Hasil Akhir: (B). $e^{-1/3}$

◈Jebakan Umum›

⬡Kesalahan Konseptual›

• Mengira “partially unreimbursed” berarti $0 < \text{pembayaran} < m$ — sebenarnya berarti kerugian $> m$ (sehingga ada bagian yang tidak ditanggung).
• Kesalahan aljabar: $e^{-(m+2)/6}/e^{-m/6} = e^{-2/6}$ (eksponen dikurangi, bukan dijumlah).

▲Red Flags›

• Rasio tidak bergantung pada $m$ — ini karena sifat distribusi Eksponensial (perbandingan survival function).
• $e^{-2/6} = e^{-1/3}$.

---

No. 561

From a collection of eight keys, Door A can only be opened with one key and Door B can only be opened with one other key.

Calculate the probability that among four randomly selected keys, exactly three keys will open neither door.

(A) 0.03
(B) 0.11
(C) 0.29
(D) 0.42
(E) 0.57

≡Jawaban No. 561›

(E). $0{,}57$

Field	Isi
Topik CF2	Topik 1 — Dasar-Dasar Probabilitas
Sub-topik	1.3 Metode Enumerasi
Difficulty	Medium
Prerequisite	1.2 Aksioma dan Perhitungan Probabilitas
Connected Topics	2.5 Distribusi Diskrit Umum
Referensi	Miller Bab 2; Hogg-Tanis-Zimm Bab 1

ℹRumus›

8 kunci: 1 untuk A, 1 untuk B, 6 tidak membuka pintu manapun.

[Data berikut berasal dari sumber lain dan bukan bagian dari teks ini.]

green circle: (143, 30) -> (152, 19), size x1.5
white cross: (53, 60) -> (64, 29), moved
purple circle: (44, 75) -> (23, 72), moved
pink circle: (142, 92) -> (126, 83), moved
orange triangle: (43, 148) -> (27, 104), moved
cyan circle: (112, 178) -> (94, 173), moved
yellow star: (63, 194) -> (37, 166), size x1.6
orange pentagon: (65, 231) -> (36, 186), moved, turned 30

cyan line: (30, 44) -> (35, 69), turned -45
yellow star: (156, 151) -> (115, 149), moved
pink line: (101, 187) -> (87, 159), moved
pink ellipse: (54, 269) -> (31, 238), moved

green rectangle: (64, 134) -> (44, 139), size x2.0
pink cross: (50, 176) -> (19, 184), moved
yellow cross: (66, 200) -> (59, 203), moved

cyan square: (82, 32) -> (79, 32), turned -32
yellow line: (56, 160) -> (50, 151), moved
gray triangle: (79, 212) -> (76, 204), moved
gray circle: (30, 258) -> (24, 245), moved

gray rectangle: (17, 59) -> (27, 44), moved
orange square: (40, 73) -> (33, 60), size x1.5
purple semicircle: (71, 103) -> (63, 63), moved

“Tepat 3 dari 4 kunci tidak membuka pintu apapun” → 3 dari 6 biasa + 1 kunci pintu (A atau B).

Diketahui:

• 8 kunci: 2 “pintu” (1 untuk A, 1 untuk B), 6 “bukan pintu”

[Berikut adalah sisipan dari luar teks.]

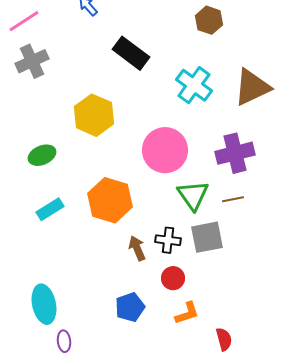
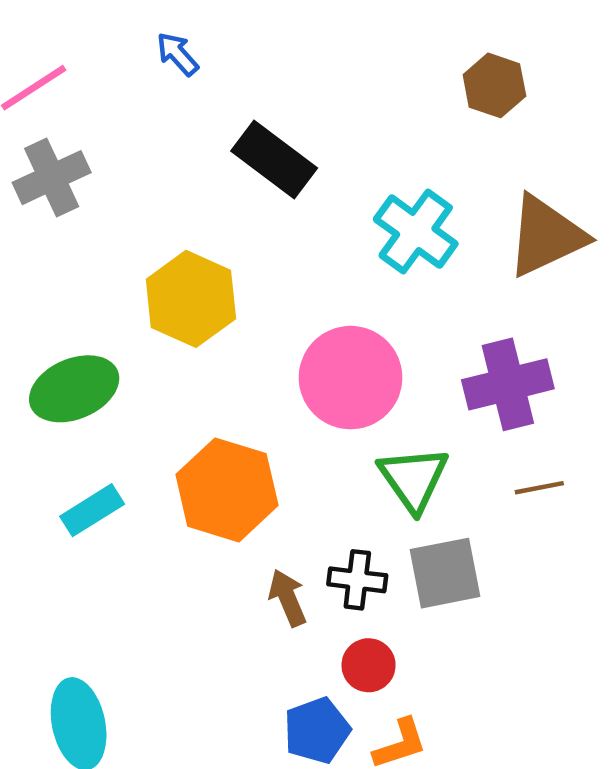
brown hexagon: (209, 20) -> (494, 85), moved
green ellipse: (42, 155) -> (74, 389), size x1.4
brown line: (233, 199) -> (539, 488), moved
blue pentagon: (130, 307) -> (317, 730), moved

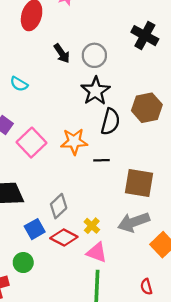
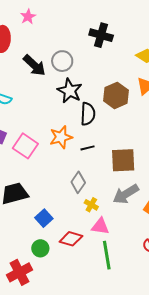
black arrow: (62, 53) -> (34, 65), size x1.4
gray diamond: (59, 206) -> (78, 182), moved
red diamond: (64, 238) -> (71, 239), moved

• Pilih 4 kunci; target: $P(\text{tepat 3 tidak membuka pintu manapun})$

▸Langkah Pengerjaan›

Langkah 1: Hitung kombinasi yang memenuhi

Tepat 3 “bukan pintu” dan tepat 1 “pintu” (kunci A atau B):

$$\binom{6}{3} \times \binom{2}{1} = 20 \times 2 = 40$$

Langkah 2: Total kombinasi 4 dari 8

$$\binom{8}{4} = 70$$

Langkah 3: Hitung probabilitas

$$P = \frac{40}{70} = \frac{4}{7} \approx 0{,}5714$$

Hasil Akhir: (E). $0{,}57$

◈Jebakan Umum›

⬡Kesalahan Konseptual›

• Mengira “tepat 3 tidak membuka pintu” = $\binom{6}{3}/\binom{8}{4}$ (lupa memilih 1 kunci pintu dari 2).
• Salah menghitung: ada 2 kunci “pintu” (A dan B), bukan 1.

▲Red Flags›

• “Tepat 3 tidak membuka pintu” + “4 kunci dipilih” → 1 kunci lainnya membuka pintu (A atau B).
• $\binom{6}{3} \times \binom{2}{1} = 40$; $\binom{8}{4} = 70$; $P = 40/70 = 4/7$.

---

No. 562

The damage from an accident at a certain intersection follows a uniform distribution on the interval $[a, b]$, where $0 < a < 3$. The probability that the damage is greater than 4, given that it is greater than 3, is 0.90. The probability that the damage is greater than 4, given that it is less than 11, is 0.70.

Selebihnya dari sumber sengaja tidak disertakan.